# MATERIAL FOR THE TASK:
--------

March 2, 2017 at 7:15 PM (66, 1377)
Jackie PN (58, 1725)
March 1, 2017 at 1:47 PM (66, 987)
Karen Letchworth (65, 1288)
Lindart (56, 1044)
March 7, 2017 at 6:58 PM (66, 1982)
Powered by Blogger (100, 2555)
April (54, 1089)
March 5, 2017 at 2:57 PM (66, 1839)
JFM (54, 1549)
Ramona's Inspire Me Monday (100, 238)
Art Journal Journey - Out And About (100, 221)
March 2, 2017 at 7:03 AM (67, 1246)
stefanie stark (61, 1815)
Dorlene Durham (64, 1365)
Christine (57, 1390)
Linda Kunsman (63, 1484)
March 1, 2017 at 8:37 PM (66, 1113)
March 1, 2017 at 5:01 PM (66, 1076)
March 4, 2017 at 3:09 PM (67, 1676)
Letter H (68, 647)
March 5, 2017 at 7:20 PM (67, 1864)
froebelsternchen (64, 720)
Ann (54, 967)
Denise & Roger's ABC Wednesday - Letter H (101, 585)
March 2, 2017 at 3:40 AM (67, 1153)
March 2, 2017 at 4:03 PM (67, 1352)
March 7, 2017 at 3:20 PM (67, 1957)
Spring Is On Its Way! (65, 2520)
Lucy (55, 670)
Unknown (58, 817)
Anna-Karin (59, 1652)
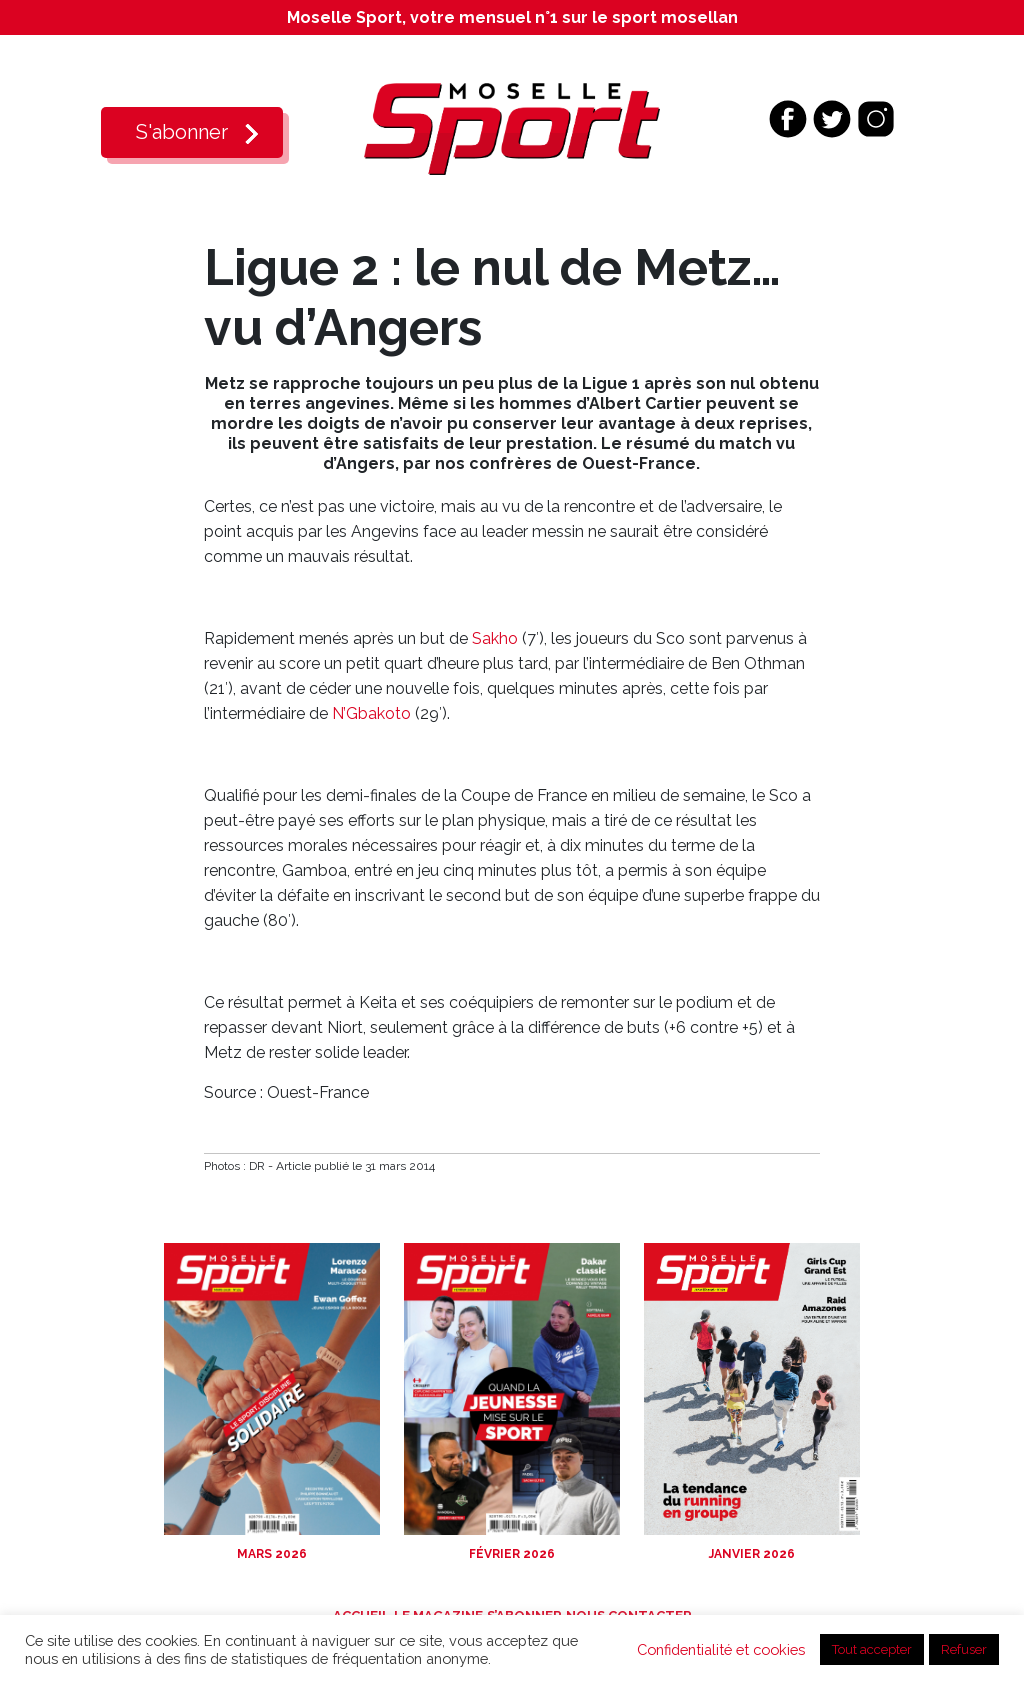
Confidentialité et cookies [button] (721, 1649)
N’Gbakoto (371, 713)
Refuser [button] (964, 1649)
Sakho (495, 638)
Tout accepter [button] (872, 1649)
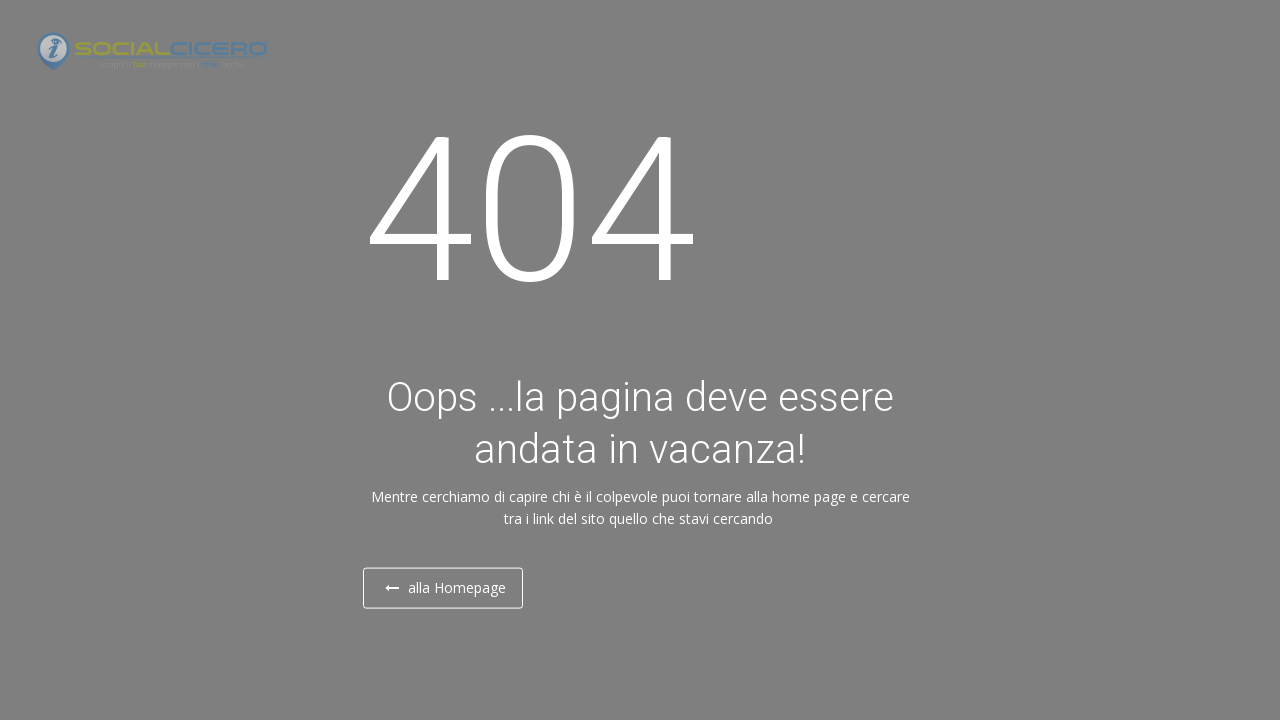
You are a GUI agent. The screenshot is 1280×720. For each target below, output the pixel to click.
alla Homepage (463, 588)
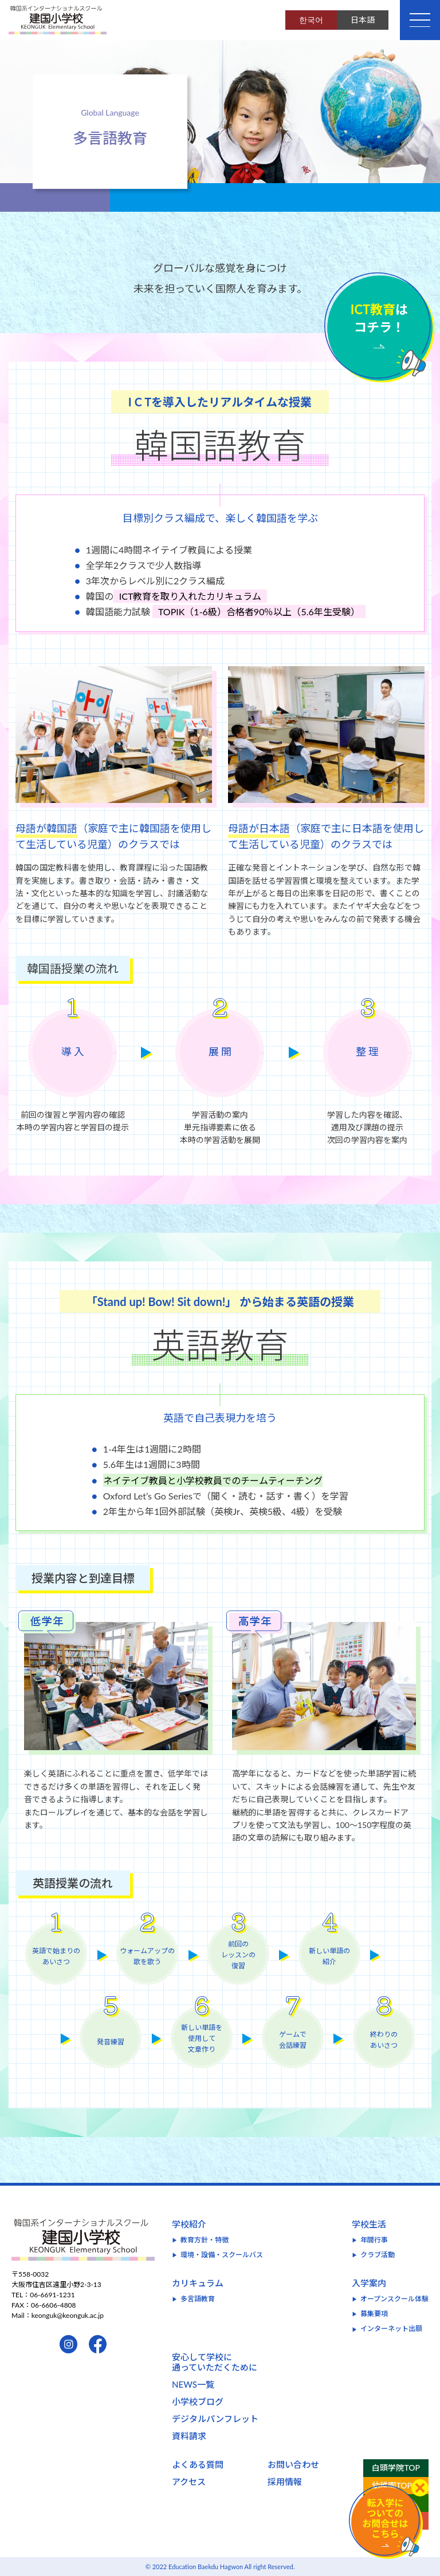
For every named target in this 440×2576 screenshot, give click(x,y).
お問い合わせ (293, 2464)
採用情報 (285, 2481)
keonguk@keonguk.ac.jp (68, 2315)
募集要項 (374, 2313)
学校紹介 (189, 2224)
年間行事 (374, 2239)
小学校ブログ (197, 2401)
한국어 (311, 20)
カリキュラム (197, 2283)
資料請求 (189, 2436)
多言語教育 (197, 2298)
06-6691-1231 (52, 2294)
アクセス (189, 2481)
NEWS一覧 (193, 2384)
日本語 (363, 20)
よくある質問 (197, 2464)
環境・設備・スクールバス (221, 2254)
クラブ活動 (377, 2254)
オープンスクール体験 (394, 2298)
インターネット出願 (391, 2328)
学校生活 (369, 2224)
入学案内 (369, 2283)
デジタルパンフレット (215, 2418)
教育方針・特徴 (204, 2239)
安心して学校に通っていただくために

--------

# TASK STATEMENT:
An exact copy of the listing is required, with every image removed.

# YOUR RESPONSE:
March 2, 2017 at 7:15 PM (66, 1377)
Jackie PN (58, 1725)
March 1, 2017 at 1:47 PM (66, 987)
Karen Letchworth (65, 1288)
Lindart (56, 1044)
March 7, 2017 at 6:58 PM (66, 1982)
Powered by Blogger (100, 2555)
April (54, 1089)
March 5, 2017 at 2:57 PM (66, 1839)
JFM (54, 1549)
Ramona's Inspire Me Monday (100, 238)
Art Journal Journey - Out And About (100, 221)
March 2, 2017 at 7:03 AM (67, 1246)
stefanie stark (61, 1815)
Dorlene Durham (64, 1365)
Christine (57, 1390)
Linda Kunsman (63, 1484)
March 1, 2017 at 8:37 PM (66, 1113)
March 1, 2017 at 5:01 PM (66, 1076)
March 4, 2017 at 3:09 PM (67, 1676)
Letter H (68, 647)
March 5, 2017 at 7:20 PM (67, 1864)
froebelsternchen (64, 720)
Ann (54, 967)
Denise & Roger's ABC Wednesday - Letter H (101, 585)
March 2, 2017 at 3:40 AM (67, 1153)
March 2, 2017 at 4:03 PM (67, 1352)
March 7, 2017 at 3:20 PM (67, 1957)
Spring Is On Its Way! (65, 2520)
Lucy (55, 670)
Unknown (58, 817)
Anna-Karin (59, 1652)
Confidentialité et cookies [button] (721, 1649)
N’Gbakoto (371, 713)
Refuser [button] (964, 1649)
Sakho (495, 638)
Tout accepter [button] (872, 1649)
You are a GUI agent. The screenshot is 1280×720. For each target below, output the pixel to click.
alla Homepage (463, 588)
For every named target in this 440×2576 screenshot, give click(x,y).
お問い合わせ (293, 2464)
採用情報 (285, 2481)
keonguk@keonguk.ac.jp (68, 2315)
募集要項 (374, 2313)
学校紹介 (189, 2224)
年間行事 (374, 2239)
小学校ブログ (197, 2401)
한국어 (311, 20)
カリキュラム (197, 2283)
資料請求 (189, 2436)
多言語教育 (197, 2298)
06-6691-1231 (52, 2294)
アクセス (189, 2481)
NEWS一覧 (193, 2384)
日本語 (363, 20)
よくある質問 (197, 2464)
環境・設備・スクールバス (221, 2254)
クラブ活動 (377, 2254)
オープンスクール体験 (394, 2298)
インターネット出願 (391, 2328)
学校生活 (369, 2224)
入学案内 (369, 2283)
デジタルパンフレット (215, 2418)
教育方針・特徴 (204, 2239)
安心して学校に通っていただくために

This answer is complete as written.